EXCLUSIF. Si le GHB est tristement connu pour son utilisation comme « drogue du violeur », son précurseur, la GBL, reste beaucoup plus méconnu du grand public. Pourtant, cette substance fait l’objet d’une surveillance étroite des douanes en raison des détournements dont elle peut faire l’objet. Depuis le début de l’année, les services de Toulouse ont saisi près de 50 litres de GBL lors de contrôles menés à l’aéroport de Toulouse-Blagnac, une prise estimée à plus de 200 000 euros sur le marché illicite et à l’origine de vingt-trois procédures judiciaires. On vous révèle ces saisies.
Si le GHB est bien connu du grand public comme la « drogue du violeur », son précurseur, la GBL, reste beaucoup plus méconnu. Pourtant, cette substance peut produire les mêmes effets une fois ingérée et fait l’objet d’une surveillance accrue des autorités. À Toulouse, les douanes ont d’ailleurs multiplié les saisies ces derniers mois, mettant au jour un trafic alimenté par des importations destinées à des particuliers.
Près de 50 litres de GBL saisis
« Grâce à une coopération étendue entre les services douaniers, plusieurs constatations notables en matière de GBL ont été établies par le bureau de douane de Toulouse-Blagnac Aéro ces derniers mois, lors de contrôles de fret express et postal », indiquent les douanes.
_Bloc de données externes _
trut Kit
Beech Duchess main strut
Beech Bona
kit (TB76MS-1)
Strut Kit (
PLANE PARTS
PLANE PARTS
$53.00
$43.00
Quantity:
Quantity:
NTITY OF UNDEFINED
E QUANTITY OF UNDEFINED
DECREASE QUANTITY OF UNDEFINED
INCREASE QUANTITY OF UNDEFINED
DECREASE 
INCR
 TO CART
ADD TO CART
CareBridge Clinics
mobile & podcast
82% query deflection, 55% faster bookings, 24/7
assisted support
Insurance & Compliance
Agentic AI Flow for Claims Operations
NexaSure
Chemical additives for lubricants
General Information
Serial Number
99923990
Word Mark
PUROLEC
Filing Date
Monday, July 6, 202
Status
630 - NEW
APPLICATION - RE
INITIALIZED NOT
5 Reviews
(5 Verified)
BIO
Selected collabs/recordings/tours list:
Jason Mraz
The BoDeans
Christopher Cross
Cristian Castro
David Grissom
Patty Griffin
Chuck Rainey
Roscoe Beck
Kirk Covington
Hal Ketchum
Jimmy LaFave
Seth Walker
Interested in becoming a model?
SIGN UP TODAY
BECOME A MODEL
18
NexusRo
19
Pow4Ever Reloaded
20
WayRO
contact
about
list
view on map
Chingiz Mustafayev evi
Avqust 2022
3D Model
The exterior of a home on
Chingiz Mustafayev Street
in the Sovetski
L’aéroport de Toulouse-Blagnac est ainsi devenu un point de vigilance dans la lutte contre l’importation de cette substance. Depuis le début de l’année, les contrôles menés par les agents ont permis de saisir près de « 50 litres de GBL, pour une valeur estimée à plus de 200 000 euros sur le marché illicite de revente ».
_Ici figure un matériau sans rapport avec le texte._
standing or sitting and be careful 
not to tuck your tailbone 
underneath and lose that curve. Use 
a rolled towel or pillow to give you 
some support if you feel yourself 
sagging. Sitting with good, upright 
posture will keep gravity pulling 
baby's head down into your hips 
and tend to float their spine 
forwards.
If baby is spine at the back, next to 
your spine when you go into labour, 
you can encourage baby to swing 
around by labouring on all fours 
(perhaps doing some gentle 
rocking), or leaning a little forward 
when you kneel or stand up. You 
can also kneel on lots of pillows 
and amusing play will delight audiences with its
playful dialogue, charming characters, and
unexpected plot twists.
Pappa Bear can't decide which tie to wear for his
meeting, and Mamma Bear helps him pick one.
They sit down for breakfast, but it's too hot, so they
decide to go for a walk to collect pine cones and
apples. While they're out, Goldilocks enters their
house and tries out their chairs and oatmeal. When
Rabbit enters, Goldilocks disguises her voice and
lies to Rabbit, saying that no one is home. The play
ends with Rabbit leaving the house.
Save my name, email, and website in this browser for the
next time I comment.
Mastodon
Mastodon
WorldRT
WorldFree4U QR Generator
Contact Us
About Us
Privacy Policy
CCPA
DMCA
Au total, ce sont 23 dossiers liés à cette substance qui ont été traités. Tous ont donné lieu à des suites judiciaires à la demande du parquet de Toulouse.
Pourquoi la GBL est-elle si surveillée ?
Les douanes rappellent que « la GBL comporte la particularité d’être un précurseur in vitro et in vivo du GHB. Il existe donc des pratiques de détournement de la GBL pour un usage psychotrope récréatif ou destiné à abuser d’autres personnes ».
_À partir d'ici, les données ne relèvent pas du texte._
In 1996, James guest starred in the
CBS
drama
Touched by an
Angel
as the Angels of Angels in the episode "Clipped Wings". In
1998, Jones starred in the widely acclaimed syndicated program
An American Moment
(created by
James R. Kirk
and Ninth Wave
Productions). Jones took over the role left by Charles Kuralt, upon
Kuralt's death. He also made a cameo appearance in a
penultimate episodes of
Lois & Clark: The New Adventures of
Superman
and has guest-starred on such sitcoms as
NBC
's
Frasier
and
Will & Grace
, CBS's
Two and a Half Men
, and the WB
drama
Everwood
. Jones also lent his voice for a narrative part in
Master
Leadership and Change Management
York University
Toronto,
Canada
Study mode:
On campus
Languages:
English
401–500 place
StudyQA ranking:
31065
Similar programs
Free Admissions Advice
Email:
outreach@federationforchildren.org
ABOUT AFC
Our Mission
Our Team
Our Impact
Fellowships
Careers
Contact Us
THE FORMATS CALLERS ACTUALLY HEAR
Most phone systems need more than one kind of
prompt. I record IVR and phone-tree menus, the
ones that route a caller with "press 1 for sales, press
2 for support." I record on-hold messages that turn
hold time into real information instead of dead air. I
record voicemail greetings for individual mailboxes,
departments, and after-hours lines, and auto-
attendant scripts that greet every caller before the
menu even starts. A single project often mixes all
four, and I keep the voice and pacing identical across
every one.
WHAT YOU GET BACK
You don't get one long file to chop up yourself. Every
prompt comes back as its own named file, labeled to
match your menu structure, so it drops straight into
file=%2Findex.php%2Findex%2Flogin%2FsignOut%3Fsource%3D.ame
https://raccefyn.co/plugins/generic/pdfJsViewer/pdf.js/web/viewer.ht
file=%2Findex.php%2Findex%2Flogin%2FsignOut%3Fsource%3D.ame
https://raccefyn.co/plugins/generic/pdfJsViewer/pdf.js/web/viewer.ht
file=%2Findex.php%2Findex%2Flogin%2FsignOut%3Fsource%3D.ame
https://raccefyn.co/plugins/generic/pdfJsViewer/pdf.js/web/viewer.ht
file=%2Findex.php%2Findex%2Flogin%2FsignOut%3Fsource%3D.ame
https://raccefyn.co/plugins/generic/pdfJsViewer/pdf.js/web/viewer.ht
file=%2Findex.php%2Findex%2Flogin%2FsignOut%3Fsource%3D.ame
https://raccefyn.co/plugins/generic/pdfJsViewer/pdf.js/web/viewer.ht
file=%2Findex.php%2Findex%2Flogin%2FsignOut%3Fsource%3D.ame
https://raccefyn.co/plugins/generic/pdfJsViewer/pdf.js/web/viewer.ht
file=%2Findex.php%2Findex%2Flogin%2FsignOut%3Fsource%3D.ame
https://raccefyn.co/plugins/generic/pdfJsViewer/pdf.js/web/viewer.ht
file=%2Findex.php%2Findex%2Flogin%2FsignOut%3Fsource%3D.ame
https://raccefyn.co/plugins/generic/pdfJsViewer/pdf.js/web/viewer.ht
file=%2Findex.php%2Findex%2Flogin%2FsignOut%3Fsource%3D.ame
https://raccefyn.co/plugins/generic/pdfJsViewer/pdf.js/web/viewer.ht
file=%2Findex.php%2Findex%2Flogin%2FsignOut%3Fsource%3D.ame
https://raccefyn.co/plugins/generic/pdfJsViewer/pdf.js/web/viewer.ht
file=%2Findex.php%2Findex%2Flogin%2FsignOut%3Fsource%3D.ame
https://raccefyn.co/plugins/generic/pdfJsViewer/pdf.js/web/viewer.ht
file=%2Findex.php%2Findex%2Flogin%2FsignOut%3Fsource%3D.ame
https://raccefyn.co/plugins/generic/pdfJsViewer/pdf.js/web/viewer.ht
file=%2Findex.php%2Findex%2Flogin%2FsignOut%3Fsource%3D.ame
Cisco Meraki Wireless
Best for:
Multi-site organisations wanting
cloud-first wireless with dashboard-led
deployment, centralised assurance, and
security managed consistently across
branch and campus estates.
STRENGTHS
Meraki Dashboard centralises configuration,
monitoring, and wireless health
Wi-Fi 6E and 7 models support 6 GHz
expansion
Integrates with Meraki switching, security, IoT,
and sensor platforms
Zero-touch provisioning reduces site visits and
À l’origine, la GBL est un produit chimique utilisé comme solvant ou décapant dans l’industrie. Mais une fois ingérée, elle est rapidement transformée par l’organisme en GHB, ce qui lui confère les mêmes effets psychoactifs. Pour lutter contre ces détournements, les douanes peuvent s’appuyer sur la clause dite « catch all », qui autorise la saisie d’une marchandise lorsqu’il existe un risque d’usage illicite. « En l’espèce, la marchandise provient systématiquement des Pays-Bas et est, à chaque fois, destinée à des particuliers qui n’ont pas d’activité permettant de justifier l’usage licite de ce type de produit », précisent les services douaniers.
Ce que dit la loi sur la GBL
En France, un arrêté du 2 septembre 2011 interdit la vente ou la cession aux particuliers de GBL pure, ainsi que des solutions contenant plus de 10 % de GBL dans des contenants supérieurs à 100 ml.
Dans ce contexte, les expéditions interceptées par les douanes s’inscrivent dans un schéma de fraude bien identifié, les colis étant destinés à des particuliers ne pouvant justifier d’un usage professionnel de cette substance.